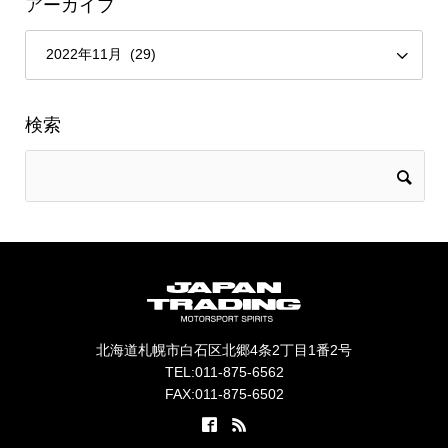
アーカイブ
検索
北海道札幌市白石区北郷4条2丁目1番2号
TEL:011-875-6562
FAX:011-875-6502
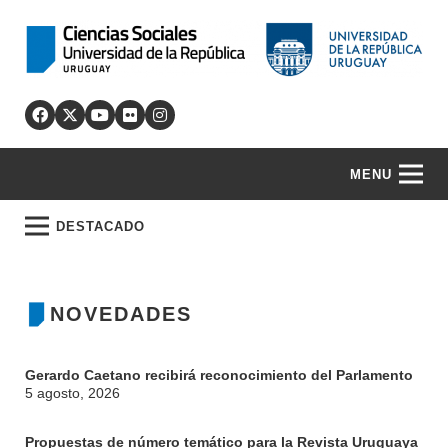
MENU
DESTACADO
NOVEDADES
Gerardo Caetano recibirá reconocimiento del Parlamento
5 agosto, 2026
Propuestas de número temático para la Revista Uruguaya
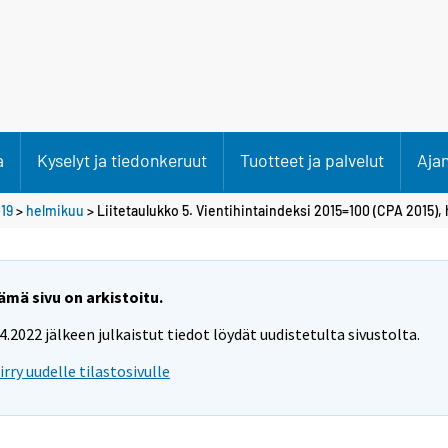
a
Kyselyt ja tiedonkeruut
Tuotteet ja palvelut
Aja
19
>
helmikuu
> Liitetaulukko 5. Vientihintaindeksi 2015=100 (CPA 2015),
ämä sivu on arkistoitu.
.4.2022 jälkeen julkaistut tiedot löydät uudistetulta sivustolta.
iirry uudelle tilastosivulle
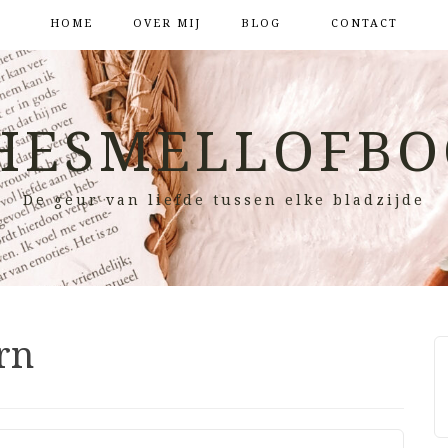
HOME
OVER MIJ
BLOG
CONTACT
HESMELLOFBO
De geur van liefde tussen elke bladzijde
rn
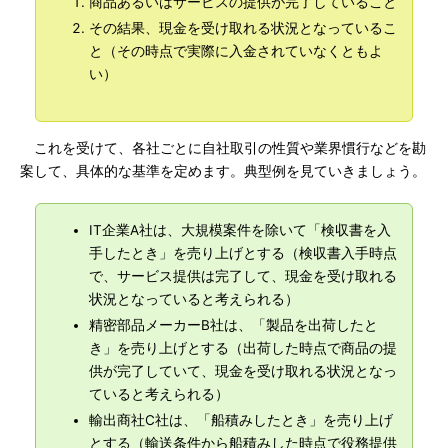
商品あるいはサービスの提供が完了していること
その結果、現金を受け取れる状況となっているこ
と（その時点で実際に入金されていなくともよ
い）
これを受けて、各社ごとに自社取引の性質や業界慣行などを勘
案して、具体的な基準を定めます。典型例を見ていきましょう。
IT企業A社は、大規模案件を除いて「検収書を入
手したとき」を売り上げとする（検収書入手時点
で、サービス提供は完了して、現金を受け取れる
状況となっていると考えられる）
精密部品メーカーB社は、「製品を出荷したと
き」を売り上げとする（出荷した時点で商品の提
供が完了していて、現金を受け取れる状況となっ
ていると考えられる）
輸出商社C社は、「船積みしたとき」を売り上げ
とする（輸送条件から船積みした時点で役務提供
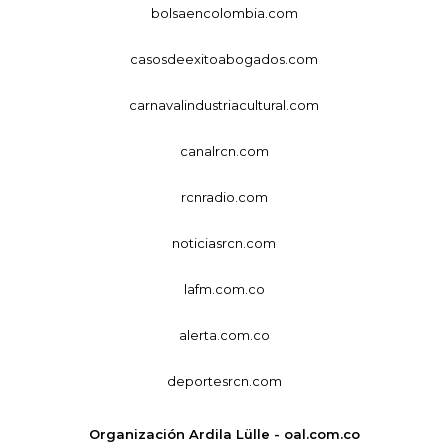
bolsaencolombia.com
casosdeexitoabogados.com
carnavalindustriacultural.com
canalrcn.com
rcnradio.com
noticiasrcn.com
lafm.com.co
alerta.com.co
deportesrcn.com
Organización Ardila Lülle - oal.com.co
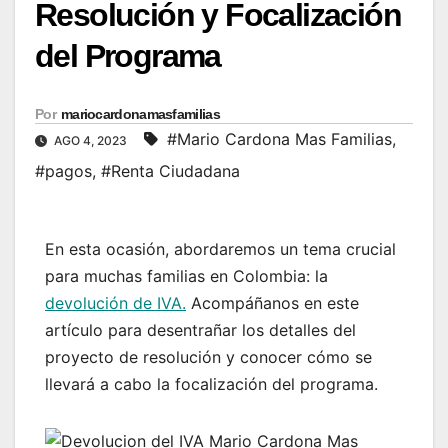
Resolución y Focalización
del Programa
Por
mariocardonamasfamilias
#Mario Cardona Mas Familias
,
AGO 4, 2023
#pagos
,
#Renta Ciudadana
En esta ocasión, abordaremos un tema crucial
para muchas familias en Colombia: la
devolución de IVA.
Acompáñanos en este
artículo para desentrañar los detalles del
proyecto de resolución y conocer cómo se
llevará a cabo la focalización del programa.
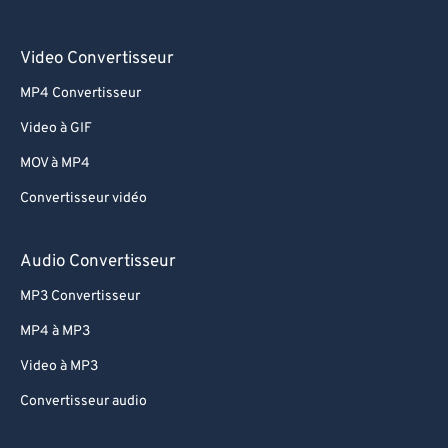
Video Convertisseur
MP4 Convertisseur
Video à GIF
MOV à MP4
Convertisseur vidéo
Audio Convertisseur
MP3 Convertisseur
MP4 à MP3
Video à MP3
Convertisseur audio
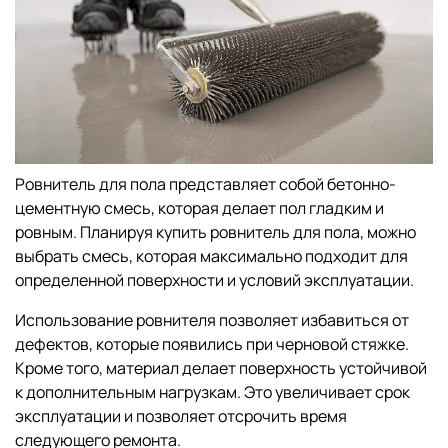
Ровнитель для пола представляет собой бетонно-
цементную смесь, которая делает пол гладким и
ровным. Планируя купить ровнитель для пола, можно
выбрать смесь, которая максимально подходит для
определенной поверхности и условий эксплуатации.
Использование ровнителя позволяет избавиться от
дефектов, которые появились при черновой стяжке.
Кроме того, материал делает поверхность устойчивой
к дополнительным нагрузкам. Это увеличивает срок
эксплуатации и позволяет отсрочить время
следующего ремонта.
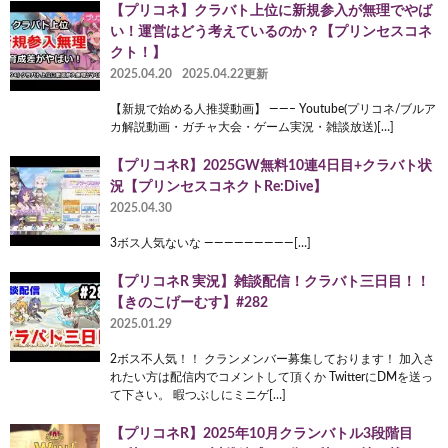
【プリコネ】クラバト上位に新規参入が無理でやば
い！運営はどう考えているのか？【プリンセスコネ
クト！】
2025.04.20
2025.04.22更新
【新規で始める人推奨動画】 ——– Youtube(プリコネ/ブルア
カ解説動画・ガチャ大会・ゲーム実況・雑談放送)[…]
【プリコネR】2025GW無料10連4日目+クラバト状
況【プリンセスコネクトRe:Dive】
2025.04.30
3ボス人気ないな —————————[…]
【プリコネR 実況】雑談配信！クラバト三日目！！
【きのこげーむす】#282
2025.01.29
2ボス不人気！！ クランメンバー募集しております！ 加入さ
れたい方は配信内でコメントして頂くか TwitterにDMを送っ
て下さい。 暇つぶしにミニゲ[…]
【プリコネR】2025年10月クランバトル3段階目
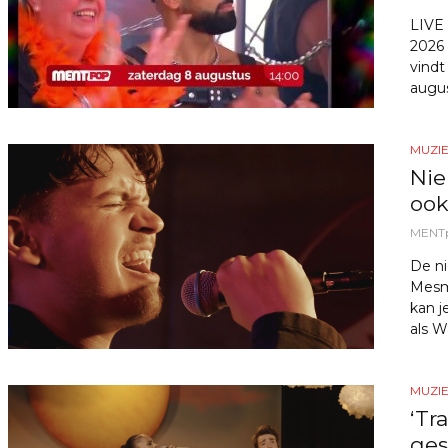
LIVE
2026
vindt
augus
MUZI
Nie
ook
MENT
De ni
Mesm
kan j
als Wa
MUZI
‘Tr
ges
========
▶ [TRY IT]:
The reply should repeat the data in full, exactly as given, and contain no pictures.

▶ [EXERCISE SOLUTION]:
アーカイブ
検索
北海道札幌市白石区北郷4条2丁目1番2号
TEL:011-875-6562
FAX:011-875-6502
MENU
DESTACADO
NOVEDADES
Gerardo Caetano recibirá reconocimiento del Parlamento
5 agosto, 2026
Propuestas de número temático para la Revista Uruguaya
a
Kyselyt ja tiedonkeruut
Tuotteet ja palvelut
Aja
19
>
helmikuu
> Liitetaulukko 5. Vientihintaindeksi 2015=100 (CPA 2015),
ämä sivu on arkistoitu.
.4.2022 jälkeen julkaistut tiedot löydät uudistetulta sivustolta.
iirry uudelle tilastosivulle
HOME
OVER MIJ
BLOG
CONTACT
HESMELLOFBO
De geur van liefde tussen elke bladzijde
rn
商品あるいはサービスの提供が完了していること
その結果、現金を受け取れる状況となっているこ
と（その時点で実際に入金されていなくともよ
い）
これを受けて、各社ごとに自社取引の性質や業界慣行などを勘
案して、具体的な基準を定めます。典型例を見ていきましょう。
IT企業A社は、大規模案件を除いて「検収書を入
手したとき」を売り上げとする（検収書入手時点
で、サービス提供は完了して、現金を受け取れる
状況となっていると考えられる）
精密部品メーカーB社は、「製品を出荷したと
き」を売り上げとする（出荷した時点で商品の提
供が完了していて、現金を受け取れる状況となっ
ていると考えられる）
輸出商社C社は、「船積みしたとき」を売り上げ
とする（輸送条件から船積みした時点で役務提供
bolsaencolombia.com
casosdeexitoabogados.com
carnavalindustriacultural.com
canalrcn.com
rcnradio.com
noticiasrcn.com
lafm.com.co
alerta.com.co
deportesrcn.com
Organización Ardila Lülle - oal.com.co
Resolución y Focalización
del Programa
Por
mariocardonamasfamilias
#Mario Cardona Mas Familias
,
AGO 4, 2023
#pagos
,
#Renta Ciudadana
En esta ocasión, abordaremos un tema crucial
para muchas familias en Colombia: la
devolución de IVA.
Acompáñanos en este
artículo para desentrañar los detalles del
proyecto de resolución y conocer cómo se
llevará a cabo la focalización del programa.
Video Convertisseur
MP4 Convertisseur
Video à GIF
MOV à MP4
Convertisseur vidéo
Audio Convertisseur
MP3 Convertisseur
MP4 à MP3
Video à MP3
Convertisseur audio
Ровнитель для пола представляет собой бетонно-
цементную смесь, которая делает пол гладким и
ровным. Планируя купить ровнитель для пола, можно
выбрать смесь, которая максимально подходит для
определенной поверхности и условий эксплуатации.
Использование ровнителя позволяет избавиться от
дефектов, которые появились при черновой стяжке.
Кроме того, материал делает поверхность устойчивой
к дополнительным нагрузкам. Это увеличивает срок
эксплуатации и позволяет отсрочить время
следующего ремонта.
【プリコネ】クラバト上位に新規参入が無理でやば
い！運営はどう考えているのか？【プリンセスコネ
クト！】
2025.04.20
2025.04.22更新
【新規で始める人推奨動画】 ——– Youtube(プリコネ/ブルア
カ解説動画・ガチャ大会・ゲーム実況・雑談放送)[…]
【プリコネR】2025GW無料10連4日目+クラバト状
況【プリンセスコネクトRe:Dive】
2025.04.30
3ボス人気ないな —————————[…]
【プリコネR 実況】雑談配信！クラバト三日目！！
【きのこげーむす】#282
2025.01.29
2ボス不人気！！ クランメンバー募集しております！ 加入さ
れたい方は配信内でコメントして頂くか TwitterにDMを送っ
て下さい。 暇つぶしにミニゲ[…]
【プリコネR】2025年10月クランバトル3段階目
LIVE
2026
vindt
augus
MUZI
Nie
ook
MENT
De ni
Mesm
kan j
als Wa
MUZI
‘Tr
ges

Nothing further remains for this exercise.